For a long time I steered away from infused olive oils. The reason was simple. I wanted to perfect my olive oil tasting (sensory evaluation) skills on olive oils that were supposed to be extra virgins.

Over the last year I’ve included both fused (also known as flavored) and infused olive oils in my tasting adventures. I wrote an article a year ago called Flavored vs. Infused Olive Oil. It was shortly after that I began tasting and comparing both fused/flavored and infused oils.

I’ve tasted an assortment of herbed, chili-peppered, vegetable, and who-knows-how-they-did-it infused olive oils. There were those that were fine but there were also those that masked beginning to advanced stages of rancidity. Frankly, that’s what I expected so those aren’t the problems I’m writing about today. The problems I am addressing are:

  • Flavor changes, and
  • Spoilage (non-toxic and toxic)

Changes in flavor of infused olive oils

This one is simple. Each infused olive oil I purchased, except red-chili or jalepeno-infused oils, went through a flavor change in the infused ingredient within a few months of purchase and a significant change a few months beyond that.

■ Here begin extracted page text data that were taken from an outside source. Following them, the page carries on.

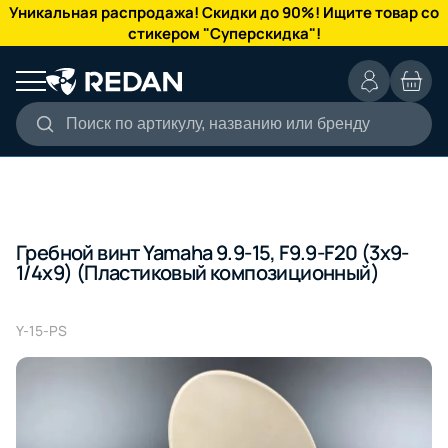
КАТАЛОГ
Уникальная распродажа! Скидки до 90%! Ищите товар со
стикером "Суперскидка"!
Поиск по артикулу, названию или бренду
Гребной винт Yamaha 9.9-15, F9.9-F20 (3x9-
1/4x9) (Пластиковый композиционный)
Y-15-PS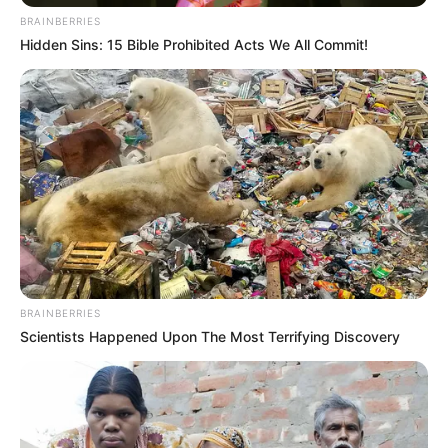
(CIB).
BRAINBERRIES
Hidden Sins: 15 Bible Prohibited Acts We All Commit!
Além do ofício, que será substituído por procedimento
informatizado, as solicitações de credenciamento das equipes e
serviços de APS podem ser feitas por meio da plataforma e-Gestor
AB ou pelo Sistema de Apoio à Implementação de Políticas em
Saúde (Saips).
No final da página, confira o fluxo para credenciamento de equipes.
-
BRAINBERRIES
Scientists Happened Upon The Most Terrifying Discovery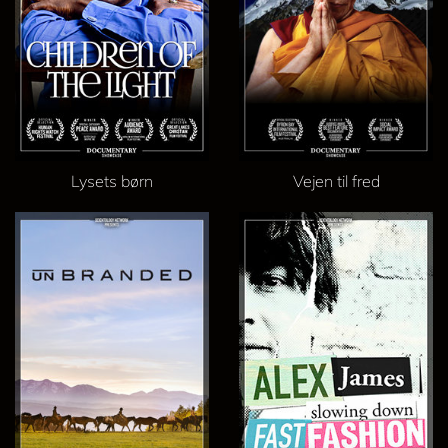
Lysets børn
Vejen til fred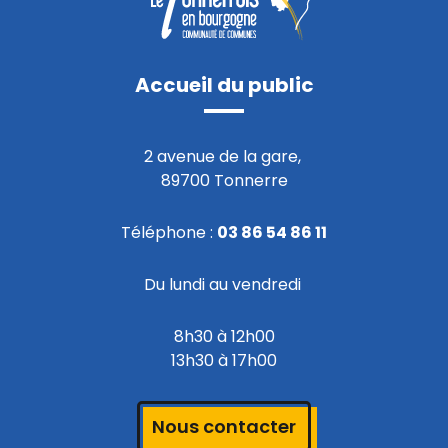
Accueil du public
2 avenue de la gare,
89700 Tonnerre
Téléphone :
03 86 54 86 11
Du lundi au vendredi
8h30 à 12h00
13h30 à 17h00
Nous contacter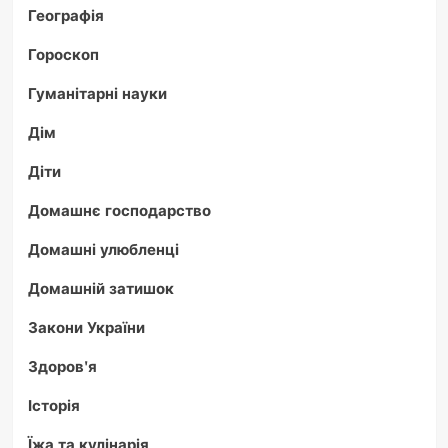
Географія
Гороскоп
Гуманітарні науки
Дім
Діти
Домашнє господарство
Домашні улюбленці
Домашній затишок
Закони України
Здоров'я
Історія
Їжа та кулінарія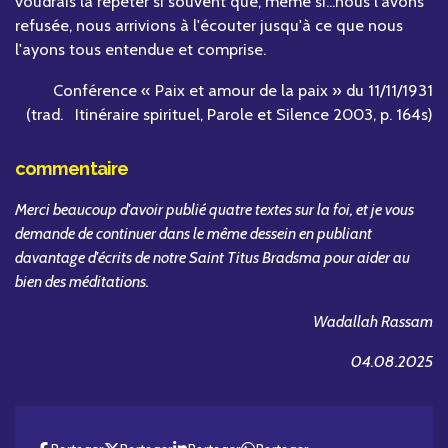
voudrais la répéter si souvent que, même si...nous l'avons
refusée, nous arrivions à l'écouter jusqu'à ce que nous
l'ayons tous entendue et comprise.
Conférence « Paix et amour de la paix » du 11/11/1931
(trad. Itinéraire spirituel, Parole et Silence 2003, p. 164s)
commentaire
Merci beaucoup d'avoir publié quatre textes sur la foi, et je vous
demande de continuer dans le même dessein en publiant
davantage d'écrits de notre Saint Titus Bradsma pour aider au
bien des méditations.
Wadallah Rassam
04.08.2025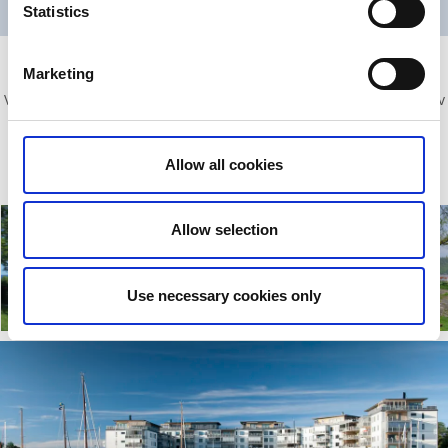
Statistics
Populära platser vid Vänern
Marketing
Vid Vänern finns det mycket att se och göra, här kommer några av
våra tips. Vill du sedan veta mer om Vänern, Vänersborg eller
kontakta oss på turistbyrån så hittar du mer information här
nedan.
Allow all cookies
Allow selection
Skräckleparken
Skräcklestugan
Use necessary cookies only
Läs mer
Läs mer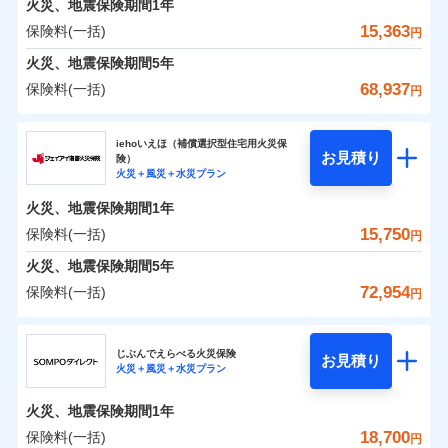
火災、地震保険期間
地震の被害にも最大100％で備えられます。
1年
保険料（一括）内訳
01
破裂・爆発
POINT
支払方法
年払い
支払いします。
一括払
WEB見積もり+メールアドレス登録後
15,363
保険料(一括)
上半期
新規契約数ランキング
円
その他条件
地震火災費用特約
月払い
※6
支払方法
年払い
家具や電化製品等の家財の保険金額も自由に選べま
から4営業日+1日以降、お客さまが決
水災
盗難
備考
火災
風災・雹（ひょ
火災 1年
地震 1年
火災、地震保険期間
5年
月払い
済した時点で保険のお申し込みと完了
す。
水濡れ
イチオシ
落雷
う）災、雪災
02
POINT
※1
暮らしのQQ隊（カギあけQQサービ
ネット申込
騒擾（じょう）
当社火災保険新規契約者数より算出[
となります。
年
月]（ドコモスマート保険
68,937
保険料(一括)
付帯サービス
破裂・爆発
円
ネットに加え、お電話でもお申込み可能です！
ス、水まわりQQサービス）
外部からの落下・
破損・汚損
ナビ調べ）
申込方法
郵送
ネット申込
0
4,660
4,950
建物
円
円
円
ドコモスマート保険ナビ編集部の評価
飛来・衝突
ソニー損害保険株式会社で
火災、自然災害、盗難などトータルでカバーし、大
ソニー損害保険株式会社
クレジットカード
対面
申込方法
郵送
※3
水災
盗難
お見積もり
切な住まいをお守りします！
クレジットカード
iehoいえほ（補償選択型住宅用火災保
※7
水濡れ
コンビニ払い
対面
お見積り
険）
補償の範囲
？
03
払込方法
POINT
騒擾（じょう）
コンビニ払い
補償を自由に選べて、もしものときは「新価（再調達
※7
0
3,850
1,650
ソニー損害保険株式会社のおすすめポイント
水まわりトラブル、カギ開け対応など「住まいのア
家財
円
円
円
始期日
2025/10/01
火災＋風災＋水災プラン
口座振替
払込方法
外部からの落下・
破損・汚損
口座振替
価額）」でお支払いします。
シスタンスサービス」が無料付帯
見積もりや保険会社とのご契約に先立ち、当社が提供する
飛来・衝突
始期日
2026/01/01
銀行振込
火災、地震保険期間
1年
保険料（一括）内訳
01
POINT
銀行振込
万一ご自宅が被害にあわれた場合は、修繕業者のご紹
ドコモスマート保険ナビの利用規約と個人情報の取扱いに
※7
※1水災料率は最低リスク区分を適用
補償の対象やお客さまの状況に応じたさまざまな割
15,750
保険料(一括)
火災
風災・雹（ひょ
円
※2盗難、水ぬれ等と破損等は5万円
ランキングをもっと見る
同意いただく必要があります。詳細について、以下をご確
介などをご利用いただけます。
※1損害割合が30%未満の場合は定率
一括払
引をご用意！
落雷
う）災、雪災
説明事項
※3損害保険金として支払い
認ください。
一括払
払、水災料率は最も水災リスクが低い
コンビニ払いの払込票をスマートフォンアプリでお支
火災 1年
地震 1年
火災、地震保険期間
破裂・爆発
5年
補償内容
支払方法
年払い
※4損害保険金が支払われる場合に限
水災等地を適用
支払方法
年払い
払いが可能です。
ドコモスマート保険ナビサービス利用規約
72,954
保険料(一括)
月払い
り、費用保険金として支払い
円
※2破損・汚損、物体の落下・飛来等/
イチオシ
月払い
02
水災
盗難
POINT
補償の範囲
0
当社による個人情報の取扱いについて（プライバシー
5,075
4,950
？
建物
03
円
円
円
POINT
騒擾、水濡れのみ自己負担額5万円
水濡れ
ジェイアイ傷害火災保険株式会社
説明事項
免責金額（自己負
ポリシー）
ネット申込
（物体の落下・飛来等/騒擾、水濡れ
募集文書番号
免責金額なし
騒擾（じょう）
※2
上半期
新規契約数ランキング
担額）
ネット申込
ドコモの火災保険はインターネット完結型の保険の
じぶんでえらべる火災保険
外部からの落下・
破損・汚損
は建物のみ自己負担あり）
お見積り
申込方法
郵送
火災＋風災＋水災プラン
飛来・衝突
0
3,688
1,650
ジェイアイ傷害火災保険株式会社のおすすめポイ
申込方法
家財
郵送
円
ため、保険料がリーズナブルで、各種割引も充実し
※3水道管修理費用の取扱いはなし
円
円
補償内容
※1
火災
対面
風災・雹（ひょ
臨時費用
※4一括払・年払のみ、コンビニ・ペ
ント
当社火災保険新規契約者数より算出[
対面
年
月]（ドコモスマート保険
ています。
ＳＯＭＰＯダイレクト損害保険株式会社で
落雷
う）災、雪災
火災、地震保険期間
1年
イジー（番号通知方式）
破裂・爆発
損害防止費用
ナビ調べ）
お見積もり
保険料のお支払いでdポイントがたまります！保険
始期日
2026/08/01
保険料（一括）内訳
18,700
保険料(一括)
01
POINT
円
残存物取片づけ費用
始期日
2024/10/01
付帯される費用保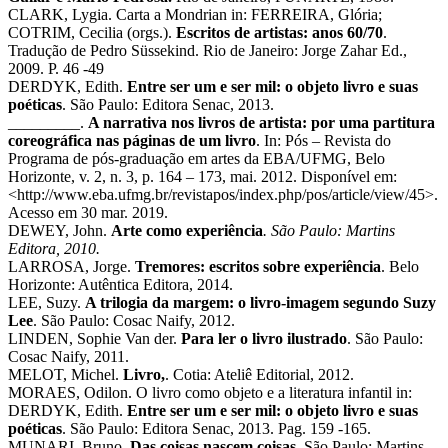
CLARK, Lygia. Carta a Mondrian in: FERREIRA, Glória;
COTRIM, Cecilia (orgs.).
Escritos de artistas: anos 60/70
.
Tradução de Pedro Süssekind. Rio de Janeiro: Jorge Zahar Ed.,
2009. P. 46 -49
DERDYK, Edith.
Entre ser um e ser mil: o objeto livro e suas
poéticas
. São Paulo: Editora Senac, 2013.
_________.
A narrativa nos livros de artista: por uma partitura
coreográfica nas páginas de um livro
. In: Pós – Revista do
Programa de pós-graduação em artes da EBA/UFMG, Belo
Horizonte, v. 2, n. 3, p. 164 – 173, mai. 2012. Disponível em:
<http://www.eba.ufmg.br/revistapos/index.php/pos/article/view/45>.
Acesso em 30 mar. 2019.
DEWEY, John.
Arte como experiência
.
São Paulo: Martins
Editora, 2010.
LARROSA, Jorge.
Tremores: escritos sobre experiência
. Belo
Horizonte: Autêntica Editora, 2014.
LEE, Suzy.
A trilogia da margem: o livro-imagem segundo Suzy
Lee
. São Paulo: Cosac Naify, 2012.
LINDEN, Sophie Van der.
Para ler o livro ilustrado
. São Paulo:
Cosac Naify, 2011.
MELOT, Michel.
Livro,
. Cotia: Ateliê Editorial, 2012.
MORAES, Odilon. O livro como objeto e a literatura infantil in:
DERDYK, Edith.
Entre ser um e ser mil: o objeto livro e suas
poéticas
. São Paulo: Editora Senac, 2013. Pag. 159 -165.
MUNARI, Bruno.
Das coisas nascem coisas
.
São Paulo: Martins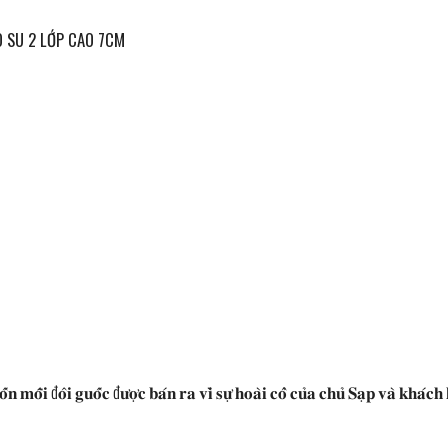
 SU 2 LỚP CAO 7CM
 𝐦𝐨̂̃𝐢 đ𝐨̂𝐢 𝐠𝐮𝐨̂́𝐜 đ𝐮̛𝐨̛̣𝐜 𝐛𝐚́𝐧 𝐫𝐚 𝐯𝐢̀ 𝐬𝐮̛̣ 𝐡𝐨𝐚̀𝐢 𝐜𝐨̂̉ 𝐜𝐮̉𝐚 𝐜𝐡𝐮̉ 𝐒𝐚̣𝐩 𝐯𝐚̀ 𝐤𝐡𝐚́𝐜𝐡 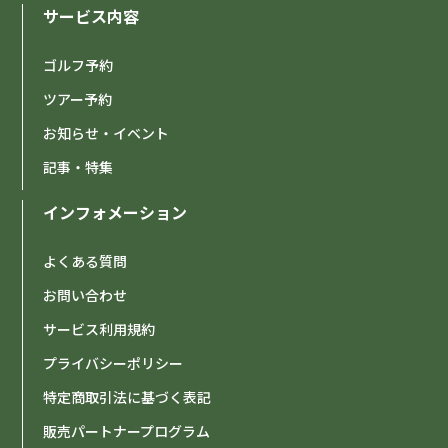
サービス内容
ゴルフ予約
ツアー予約
お知らせ・イベント
記事・特集
インフォメーション
よくある質問
お問い合わせ
サービス利用規約
プライバシーポリシー
特定商取引法に基づく表記
販売パートナープログラム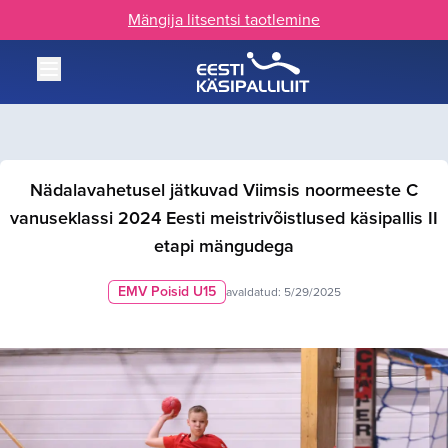
Mängija litsentsi taotlemine
Nädalavahetusel jätkuvad Viimsis noormeeste C
vanuseklassi 2024 Eesti meistrivõistlused käsipallis II
etapi mängudega
EMV Poisid U15
avaldatud:
5/29/2025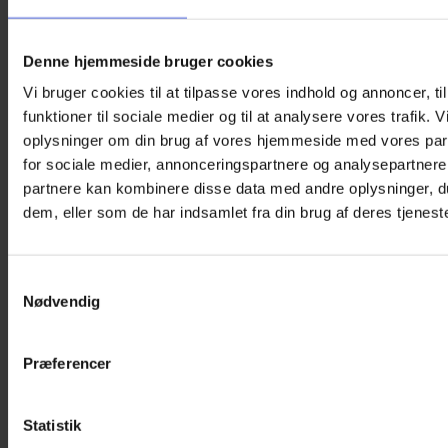
Denne hjemmeside bruger cookies
Vi bruger cookies til at tilpasse vores indhold og annoncer, til
funktioner til sociale medier og til at analysere vores trafik. 
oplysninger om din brug af vores hjemmeside med vores par
for sociale medier, annonceringspartnere og analysepartnere
Øjenklap – Rainbow
partnere kan kombinere disse data med andre oplysninger, du
dem, eller som de har indsamlet fra din brug af deres tjeneste
125,00
kr.
Øjenklap med regnbuefarver fra Kay Fun Patch, som
Samtykkevalg
passer til alle typer briller. Den kan bruges som
Nødvendig
alternativ til øjenplastre eller som supplement, hvis det
ønskes, at huden i perioder skal skånes. Egnet til fx.
træning af et dovent øje.
Præferencer
På lager
Øjenklap
Statistik
–
Tilføj til kurv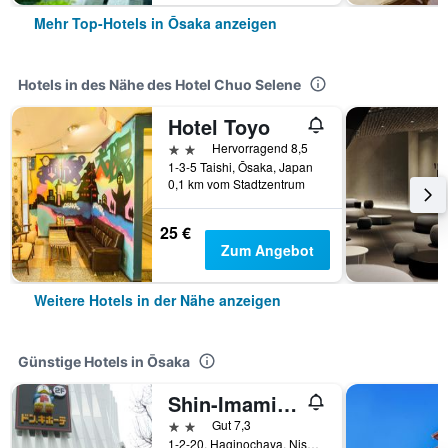
Mehr Top-Hotels in Ōsaka anzeigen
Hotels in des Nähe des Hotel Chuo Selene
Hotel Toyo
2 Sterne
Hervorragend 8,5
1-3-5 Taishi, Ōsaka, Japan
0,1 km vom Stadtzentrum
25 €
Zum Angebot
Weitere Hotels in der Nähe anzeigen
Günstige Hotels in Ōsaka
Shin-Imamiya Hotel
2 Sterne
Gut 7,3
1-2-20, Haginochaya, Nishinari, Ōsaka, Japan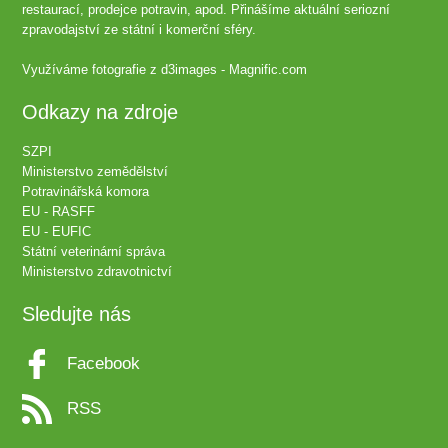
restaurací, prodejce potravin, apod. Přinášíme aktuální seriozní
zpravodajství ze státní i komerční sféry.
Využíváme fotografie z
d3images - Magnific.com
Odkazy na zdroje
SZPI
Ministerstvo zemědělství
Potravinářská komora
EU - RASFF
EU - EUFIC
Státní veterinární správa
Ministerstvo zdravotnictví
Sledujte nás
Facebook
RSS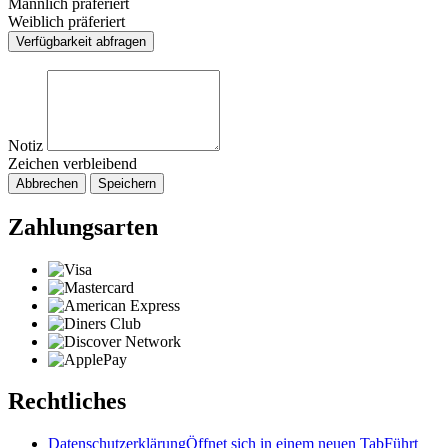
Männlich präferiert
Weiblich präferiert
Verfügbarkeit abfragen
Notiz
Zeichen verbleibend
Abbrechen
Speichern
Zahlungsarten
Rechtliches
Datenschutzerklärung
Öffnet sich in einem neuen Tab
Führt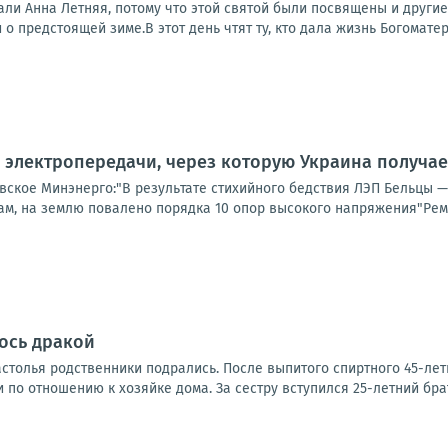
али Анна Летняя, потому что этой святой были посвящены и други
 о предстоящей зиме.В этот день чтят ту, кто дала жизнь Богоматери
электропередачи, через которую Украина получае
вское Минэнерго:"В результате стихийного бедствия ЛЭП Бельцы 
м, на землю повалено порядка 10 опор высокого напряжения"Ремон
ось дракой
астолья родственники подрались. После выпитого спиртного 45-лет
по отношению к хозяйке дома. За сестру вступился 25-летний брат.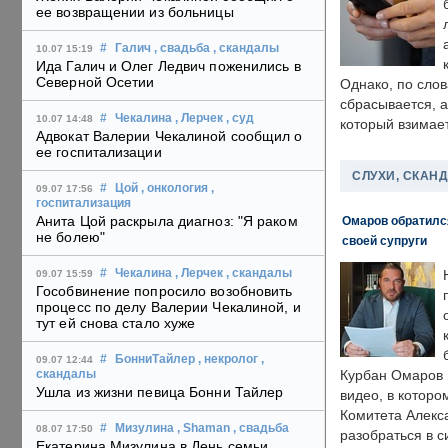
ее возвращении из больницы
#
Галич
, свадьба
, скандалы
10.07 15:19
Ида Галич и Олег Ледвич поженились в
Северной Осетии
Однако, по слов
сбрасывается, а
#
Чекалина
, Лерчек
, суд
10.07 14:48
который взимает
Адвокат Валерии Чекалиной сообщил о
ее госпитализации
СЛУХИ, СКАН
#
Цой
, онкология
,
09.07 17:56
госпитализация
Анита Цой раскрыла диагноз: "Я раком
Омаров обратилс
не болею"
своей супруги
#
Чекалина
, Лерчек
, скандалы
09.07 15:59
Гособвинение попросило возобновить
процесс по делу Валерии Чекалиной, и
тут ей снова стало хуже
#
БонниТайлер
, некролог
,
09.07 12:44
Курбан Омаров в
скандалы
Ушла из жизни певица Бонни Тайлер
видео, в которо
Комитета Алекс
#
Мизулина
, Shaman
, свадьба
08.07 17:50
разобраться в с
Екатерина Мизулина в День семьи,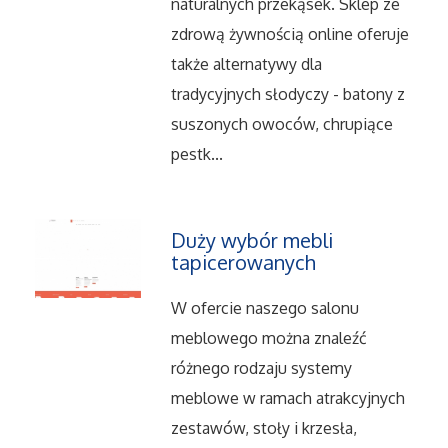
naturalnych przekąsek. Sklep ze
Salony, Komisy
zdrową żywnością online oferuje
także alternatywy dla
Materiały Promocyjne
tradycyjnych słodyczy - batony z
suszonych owoców, chrupiące
Agencje Reklamowe
pestk...
Materiały Reklamowe
Duży wybór mebli
Ćwiczenia
tapicerowanych
W ofercie naszego salonu
Imprezy Integracyjne
meblowego można znaleźć
różnego rodzaju systemy
Hobby
meblowe w ramach atrakcyjnych
Zajęcia Sportowe i Rekreacyjne
zestawów, stoły i krzesła,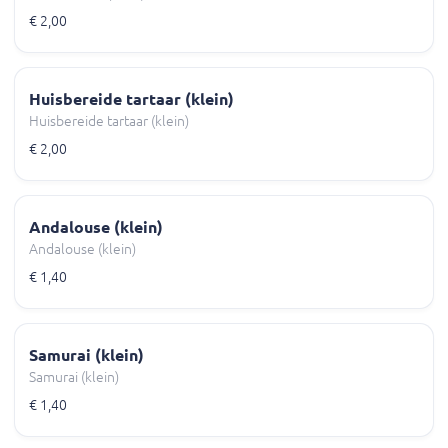
€ 2,00
Huisbereide tartaar (klein)
Huisbereide tartaar (klein)
€ 2,00
Andalouse (klein)
Andalouse (klein)
€ 1,40
Samurai (klein)
Samurai (klein)
€ 1,40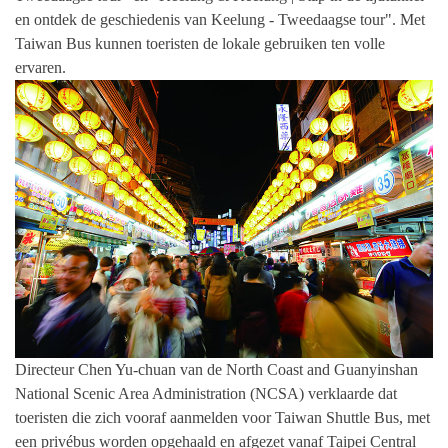
en ontdek de geschiedenis van Keelung - Tweedaagse tour". Met
Taiwan Bus kunnen toeristen de lokale gebruiken ten volle
ervaren.
Directeur Chen Yu-chuan van de North Coast and Guanyinshan
National Scenic Area Administration (NCSA) verklaarde dat
toeristen die zich vooraf aanmelden voor Taiwan Shuttle Bus, met
een privébus worden opgehaald en afgezet vanaf Taipei Central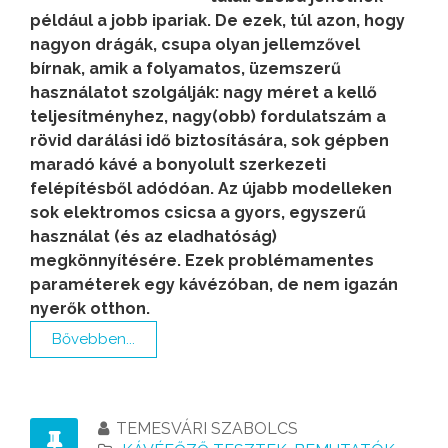
például a jobb ipariak. De ezek, túl azon, hogy
nagyon drágák, csupa olyan jellemzővel
bírnak, amik a folyamatos, üzemszerű
használatot szolgálják: nagy méret a kellő
teljesítményhez, nagy(obb) fordulatszám a
rövid darálási idő biztosítására, sok gépben
maradó kávé a bonyolult szerkezeti
felépítésből adódóan. Az újabb modelleken
sok elektromos csicsa a gyors, egyszerű
használat (és az eladhatóság)
megkönnyítésére. Ezek problémamentes
paraméterek egy kávézóban, de nem igazán
nyerők otthon.
Bővebben...
TEMESVÁRI SZABOLCS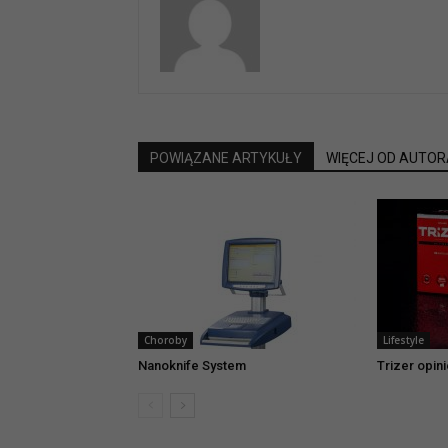
POWIĄZANE ARTYKUŁY
WIĘCEJ OD AUTOR
Choroby
Lifestyle
Nanoknife System
Trizer opin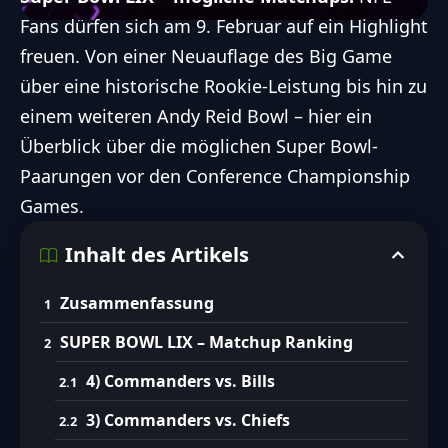
Fans dürfen sich am 9. Februar auf ein Highlight
freuen. Von einer Neuauflage des Big Game
über eine historische Rookie-Leistung bis hin zu
einem weiteren Andy Reid Bowl – hier ein
Überblick über die möglichen
Super Bowl
-
Paarungen vor den Conference Championship
Games.
Inhalt des Artikels
Zusammenfassung
SUPER BOWL LIX – Matchup Ranking
4) Commanders vs. Bills
3) Commanders vs. Chiefs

Herbaceous ingredients first lost their vibrancy then became bitter. Garlic became stronger then sweeter. An oil named ‘butter’ became strong and chemicalish.

The red chili and jalepeno didn’t change at all and I couldn’t tell if the oil was getting rancid. It was even difficult to tell if there was a greasy mouth feel, which is a characteristic of rancidity. Some may think this is a good thing. The point is, I couldn’t tell one way or the other.

Toxic and non-toxic spoilage in olive oil as a result of infusing

These reactions are a result of the natural oxidation process that occurs, not only to the olive oil, but to the ingredient infused in the oil. The spoilage can create toxic components or non-toxic components. It is rare that an infused ingredient would create harmful toxic levels but it can happen.

There is a saying that I can’t remember correctly, or even who said it. It is about toxicity and olive oil. It goes something like this: If olive oil were a good medium for toxic substances there wouldn’t be a human race.

That doesn’t mean that I won’t err on the side of caution.

Non-toxic spoilage is any change in the chemical composition of the olive oil resulting from oxidation or some other molecule combination that causes unpleasant tastes, smells, or appearance (cloudiness). It won’t hurt you, but ewww!

Recommendations

Try fused/flavored olive oils. The ingredients are added during the olive crushing process. The flavors are richer and I used each of them within about three to four months of opening and didn’t detect any flavor changes. That doesn’t mean the flavor won’t change at some point later than infused oils, but don’t wait around for that to occur unless you are conducting your own experiments.

You can also make your own infused olive oil. Simply add an herb or other food item you like to an oil and let it steep in the closed container for a few days. Try it at intervals to see if you enjoy the flavor. Then use it up in the next few months.

Note

I never tried citrus-infused or fused olive oils so can’t comment on them.

May the sun shine through your branches.